Here is the code
#include <stdio.h>
int a[] = {1, 2, 3, 4, 5};
int main()
{
for (int i : a)
printf("%d\n", i);
return 0;
}
In my opinion, for (int i : a) only works when a is a vector of integers. But in above code, a is an array of integers which is much like a pointer to integer. Why does this work?
Array is not "much like a pointer". Arrays can decay to pointers, but in a non-decaying context, it's still an array with a known size.
As mentioned in other answers, arrays are not pointers. They decay into pointers in some contexts, true, but only in some contexts.
int a[] = {1, 2, 3, 4, 5};
Type of a is int [5], an array with five elements of type int. In this case a pair of empty square brackets tell the compiler to deduce the number of elements, so you definition is equivalent to int a[5] = {1, 2, 3, 4, 5};.
If you are still not convinced, here is a piece of code that tries to make a compiler emit an error message containing the type of a:
template <typename T> struct Type;
int main()
{
int a[] = {1, 2, 3, 4, 5};
Type<decltype(a)> dummy;
}
g++ 5.3 emits
error: aggregate ‘Type<int [5]> dummy’ has incomplete type and cannot be defined
As you can see, decltype(a) is int [5].
cppreference.com contains a detailed explanation of range-based for loop. Your for loop is equivalent to:
{
auto && __range = a;
for (auto __begin = a, __end = a + 5; __begin != __end; ++__begin)
{
int i = *__begin;
std::printf("%d\n", i);
}
}
To summarize: T [N] is a type: an array with N elements of type T. N is an integral constant known at compile-time, so the compiler knows where the last element of the array is, and hence is able to generate a loop that iterates over all the elements.
If you want to know more about array decay, I suggest reading What is array decaying?.
The compiler knows everything it needs to know about that array
T arr[]
is an incomplete type, but it gets better and "feature complete" with the part on the right which is a list, a list of defined size, known to the compiler at compile time so it is statically checked and there you have it, you know the size, you even know the elements; what more do you need ?
Array are not pointers by the way, to better understand the problem you can tackle this from different angles, for example you should understand that when you pass an array to a function you are actually solving a problem that can't be solved neatly in C and C++, there is not void foo( T arr [] ), but you are forced to use void foo ( T * arr ) because you can't create a real interface that is arrays-only in C/C++ .
In my opinion, for (int i : a) only works when a is a vector of integers
You are wrong.
In above code, a is an array of integers which is much like a pointer to integer
You are wrong here, too. Arrays and pointers are two completely different things.
Why does this work?
Because that's what ranged-for does.
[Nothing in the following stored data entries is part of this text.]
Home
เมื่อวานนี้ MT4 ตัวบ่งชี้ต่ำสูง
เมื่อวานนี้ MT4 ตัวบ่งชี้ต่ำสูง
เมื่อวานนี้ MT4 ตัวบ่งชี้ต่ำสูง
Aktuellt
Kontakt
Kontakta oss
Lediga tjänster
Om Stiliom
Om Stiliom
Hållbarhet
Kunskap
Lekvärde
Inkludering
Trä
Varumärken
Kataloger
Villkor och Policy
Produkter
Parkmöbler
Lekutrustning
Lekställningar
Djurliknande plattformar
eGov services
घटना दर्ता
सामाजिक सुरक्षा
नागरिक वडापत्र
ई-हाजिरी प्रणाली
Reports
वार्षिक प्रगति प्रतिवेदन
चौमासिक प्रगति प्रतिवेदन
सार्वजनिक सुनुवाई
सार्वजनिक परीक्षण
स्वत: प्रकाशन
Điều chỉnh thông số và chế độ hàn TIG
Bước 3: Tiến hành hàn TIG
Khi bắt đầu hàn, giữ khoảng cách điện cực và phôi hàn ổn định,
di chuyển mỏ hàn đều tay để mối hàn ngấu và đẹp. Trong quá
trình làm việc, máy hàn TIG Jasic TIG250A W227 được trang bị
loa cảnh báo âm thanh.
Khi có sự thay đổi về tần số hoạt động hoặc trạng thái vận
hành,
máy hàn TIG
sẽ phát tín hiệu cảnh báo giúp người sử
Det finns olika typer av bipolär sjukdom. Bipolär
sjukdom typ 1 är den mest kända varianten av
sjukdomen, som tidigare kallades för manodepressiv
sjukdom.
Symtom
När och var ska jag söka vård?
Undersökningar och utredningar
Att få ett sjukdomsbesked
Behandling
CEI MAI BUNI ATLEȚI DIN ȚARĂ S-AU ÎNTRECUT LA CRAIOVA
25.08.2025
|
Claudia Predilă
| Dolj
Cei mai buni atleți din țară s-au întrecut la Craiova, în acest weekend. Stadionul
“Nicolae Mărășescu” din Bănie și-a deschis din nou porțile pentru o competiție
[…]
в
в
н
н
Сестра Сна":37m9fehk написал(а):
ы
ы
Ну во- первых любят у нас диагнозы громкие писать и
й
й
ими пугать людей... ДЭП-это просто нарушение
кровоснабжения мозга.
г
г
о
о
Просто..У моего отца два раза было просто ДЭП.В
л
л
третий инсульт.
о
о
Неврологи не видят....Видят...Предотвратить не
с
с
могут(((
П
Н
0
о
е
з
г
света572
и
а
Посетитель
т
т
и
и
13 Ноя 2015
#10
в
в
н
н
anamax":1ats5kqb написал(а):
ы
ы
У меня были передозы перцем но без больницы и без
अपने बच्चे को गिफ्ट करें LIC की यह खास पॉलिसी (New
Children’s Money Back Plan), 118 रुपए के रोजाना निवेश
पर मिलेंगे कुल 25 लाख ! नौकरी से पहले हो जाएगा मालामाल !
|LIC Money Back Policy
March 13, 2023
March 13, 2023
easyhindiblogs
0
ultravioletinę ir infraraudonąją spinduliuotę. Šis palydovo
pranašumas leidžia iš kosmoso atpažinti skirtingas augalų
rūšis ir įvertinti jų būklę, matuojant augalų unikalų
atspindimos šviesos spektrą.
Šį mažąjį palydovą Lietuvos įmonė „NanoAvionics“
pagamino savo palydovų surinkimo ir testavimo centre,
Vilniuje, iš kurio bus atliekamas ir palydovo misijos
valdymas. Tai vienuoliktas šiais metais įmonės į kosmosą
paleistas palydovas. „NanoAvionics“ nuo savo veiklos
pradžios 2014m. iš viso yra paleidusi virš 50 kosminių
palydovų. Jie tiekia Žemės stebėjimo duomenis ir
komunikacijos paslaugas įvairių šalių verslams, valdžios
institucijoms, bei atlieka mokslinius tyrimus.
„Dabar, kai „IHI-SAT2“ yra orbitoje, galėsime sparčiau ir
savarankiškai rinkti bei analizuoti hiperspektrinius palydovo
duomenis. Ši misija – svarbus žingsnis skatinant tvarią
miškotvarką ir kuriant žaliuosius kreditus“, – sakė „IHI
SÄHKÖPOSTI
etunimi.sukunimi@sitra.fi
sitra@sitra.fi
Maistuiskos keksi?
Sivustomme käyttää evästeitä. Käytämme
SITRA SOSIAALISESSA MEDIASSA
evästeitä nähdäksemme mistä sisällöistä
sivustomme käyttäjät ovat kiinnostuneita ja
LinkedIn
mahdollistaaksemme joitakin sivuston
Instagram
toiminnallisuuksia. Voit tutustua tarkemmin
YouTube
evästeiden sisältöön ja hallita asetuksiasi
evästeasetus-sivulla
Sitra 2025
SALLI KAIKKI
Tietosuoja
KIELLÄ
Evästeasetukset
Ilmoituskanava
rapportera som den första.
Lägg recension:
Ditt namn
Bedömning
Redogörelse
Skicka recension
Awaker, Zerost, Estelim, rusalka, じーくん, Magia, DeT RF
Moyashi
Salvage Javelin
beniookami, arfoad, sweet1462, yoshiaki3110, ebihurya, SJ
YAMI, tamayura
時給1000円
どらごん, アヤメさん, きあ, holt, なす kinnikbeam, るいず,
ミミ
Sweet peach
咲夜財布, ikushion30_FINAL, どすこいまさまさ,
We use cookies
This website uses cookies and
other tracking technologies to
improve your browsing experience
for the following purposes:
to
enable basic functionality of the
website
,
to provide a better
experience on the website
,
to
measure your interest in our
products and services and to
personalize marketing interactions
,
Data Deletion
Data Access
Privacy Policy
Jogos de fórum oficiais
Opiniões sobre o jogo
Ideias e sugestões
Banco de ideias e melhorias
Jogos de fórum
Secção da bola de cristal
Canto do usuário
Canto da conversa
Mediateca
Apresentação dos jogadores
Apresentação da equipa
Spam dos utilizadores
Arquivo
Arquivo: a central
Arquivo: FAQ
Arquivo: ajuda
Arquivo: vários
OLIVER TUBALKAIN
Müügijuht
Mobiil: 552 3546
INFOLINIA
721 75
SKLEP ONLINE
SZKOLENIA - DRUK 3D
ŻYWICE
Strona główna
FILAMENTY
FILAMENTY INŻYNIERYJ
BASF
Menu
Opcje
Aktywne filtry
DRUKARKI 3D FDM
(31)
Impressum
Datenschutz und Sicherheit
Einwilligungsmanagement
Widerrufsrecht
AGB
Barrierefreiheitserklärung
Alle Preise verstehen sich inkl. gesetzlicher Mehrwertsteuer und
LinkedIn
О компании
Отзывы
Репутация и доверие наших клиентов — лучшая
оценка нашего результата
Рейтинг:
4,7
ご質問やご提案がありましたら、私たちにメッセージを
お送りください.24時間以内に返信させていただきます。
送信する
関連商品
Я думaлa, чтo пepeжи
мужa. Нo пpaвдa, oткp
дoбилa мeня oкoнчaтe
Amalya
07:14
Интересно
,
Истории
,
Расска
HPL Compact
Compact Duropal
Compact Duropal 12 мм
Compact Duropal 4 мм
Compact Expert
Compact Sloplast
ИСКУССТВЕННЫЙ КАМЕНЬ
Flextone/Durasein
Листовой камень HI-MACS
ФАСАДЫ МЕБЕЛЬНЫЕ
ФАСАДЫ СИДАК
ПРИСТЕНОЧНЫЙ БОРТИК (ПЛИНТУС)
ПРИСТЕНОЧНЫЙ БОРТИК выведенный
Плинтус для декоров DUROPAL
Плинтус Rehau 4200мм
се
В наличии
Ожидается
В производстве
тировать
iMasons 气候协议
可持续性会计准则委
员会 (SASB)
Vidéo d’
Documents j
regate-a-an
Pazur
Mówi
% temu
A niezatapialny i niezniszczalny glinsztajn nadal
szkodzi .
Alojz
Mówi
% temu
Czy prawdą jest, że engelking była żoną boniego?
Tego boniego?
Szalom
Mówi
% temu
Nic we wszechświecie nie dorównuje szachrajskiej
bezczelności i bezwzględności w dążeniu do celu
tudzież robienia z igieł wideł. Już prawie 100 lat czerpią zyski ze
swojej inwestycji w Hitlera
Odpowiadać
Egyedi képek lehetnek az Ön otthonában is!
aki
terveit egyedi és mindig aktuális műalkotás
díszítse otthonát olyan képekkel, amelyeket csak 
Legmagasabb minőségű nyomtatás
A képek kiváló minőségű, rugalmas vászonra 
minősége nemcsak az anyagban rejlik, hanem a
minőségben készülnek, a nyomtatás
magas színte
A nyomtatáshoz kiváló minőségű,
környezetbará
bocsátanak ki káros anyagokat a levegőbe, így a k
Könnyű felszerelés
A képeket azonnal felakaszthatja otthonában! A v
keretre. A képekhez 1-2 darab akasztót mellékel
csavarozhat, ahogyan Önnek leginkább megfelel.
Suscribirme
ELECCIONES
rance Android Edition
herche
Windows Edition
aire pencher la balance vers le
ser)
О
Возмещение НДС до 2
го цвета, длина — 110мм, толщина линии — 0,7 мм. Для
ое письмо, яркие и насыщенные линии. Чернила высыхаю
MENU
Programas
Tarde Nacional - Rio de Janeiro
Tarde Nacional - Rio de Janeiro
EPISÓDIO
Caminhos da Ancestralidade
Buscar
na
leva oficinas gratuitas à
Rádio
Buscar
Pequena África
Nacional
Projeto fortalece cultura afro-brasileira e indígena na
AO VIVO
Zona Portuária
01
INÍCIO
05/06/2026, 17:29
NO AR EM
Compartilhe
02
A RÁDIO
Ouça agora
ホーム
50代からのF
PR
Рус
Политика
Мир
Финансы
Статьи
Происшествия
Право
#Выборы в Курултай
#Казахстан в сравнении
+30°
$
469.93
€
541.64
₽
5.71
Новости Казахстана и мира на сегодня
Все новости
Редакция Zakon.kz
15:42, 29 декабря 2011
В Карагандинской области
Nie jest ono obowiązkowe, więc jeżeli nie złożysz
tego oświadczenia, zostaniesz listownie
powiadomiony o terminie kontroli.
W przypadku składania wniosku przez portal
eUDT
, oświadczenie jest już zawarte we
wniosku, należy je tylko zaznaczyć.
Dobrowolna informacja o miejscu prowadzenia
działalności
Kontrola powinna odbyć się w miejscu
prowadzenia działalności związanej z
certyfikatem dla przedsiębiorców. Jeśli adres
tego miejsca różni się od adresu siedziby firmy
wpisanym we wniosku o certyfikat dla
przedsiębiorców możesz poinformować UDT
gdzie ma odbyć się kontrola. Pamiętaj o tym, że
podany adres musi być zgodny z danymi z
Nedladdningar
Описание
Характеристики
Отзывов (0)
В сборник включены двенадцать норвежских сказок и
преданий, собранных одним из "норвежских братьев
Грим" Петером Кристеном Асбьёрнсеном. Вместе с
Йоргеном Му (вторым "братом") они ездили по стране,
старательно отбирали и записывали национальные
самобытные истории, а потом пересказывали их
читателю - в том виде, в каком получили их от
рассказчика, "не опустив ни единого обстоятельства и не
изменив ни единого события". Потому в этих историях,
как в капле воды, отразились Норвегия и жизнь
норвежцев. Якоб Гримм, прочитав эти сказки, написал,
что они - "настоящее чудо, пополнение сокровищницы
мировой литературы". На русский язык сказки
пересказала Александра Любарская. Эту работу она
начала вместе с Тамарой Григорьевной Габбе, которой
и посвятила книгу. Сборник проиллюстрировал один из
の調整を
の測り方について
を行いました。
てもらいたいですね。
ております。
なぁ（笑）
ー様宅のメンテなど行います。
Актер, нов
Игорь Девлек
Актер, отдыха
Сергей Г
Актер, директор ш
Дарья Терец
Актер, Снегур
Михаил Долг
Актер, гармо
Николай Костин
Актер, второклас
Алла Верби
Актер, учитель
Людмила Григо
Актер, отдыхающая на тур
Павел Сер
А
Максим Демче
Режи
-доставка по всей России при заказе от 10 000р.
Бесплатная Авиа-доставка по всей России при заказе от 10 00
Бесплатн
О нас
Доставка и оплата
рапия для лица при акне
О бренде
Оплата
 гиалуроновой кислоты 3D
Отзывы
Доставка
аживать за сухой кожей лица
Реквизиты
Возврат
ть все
It iterates over containers. An array is a container.
It's because it calls std::begin() and std::end(), which specializes for C arrays. This is from glibc's <range_access.h>:
template<class _Tp, size_t _Nm>
inline _Tp*
begin(_Tp (&__arr)[_Nm])
{ return __arr; }
template<class _Tp, size_t _Nm>
inline _Tp*
end(_Tp (&__arr)[_Nm])
{ return __arr + _Nm; }
Because the compiler respect the C++ standard. Draft n4296 explicitely says that range-based for statement are valid for plain arrays:
6.5.4 The range-based for statement [stmt.ranged]
For a range-based for statement of the form
for ( for-range-declaration : expression ) statement...
(1.1) — if _RangeT is an array type.... If _RangeT is an array of unknown size or an array of incomplete type, the program is ill-formed;
And int a[] = {1, 2, 3, 4, 5}; defines an array of 5 integers.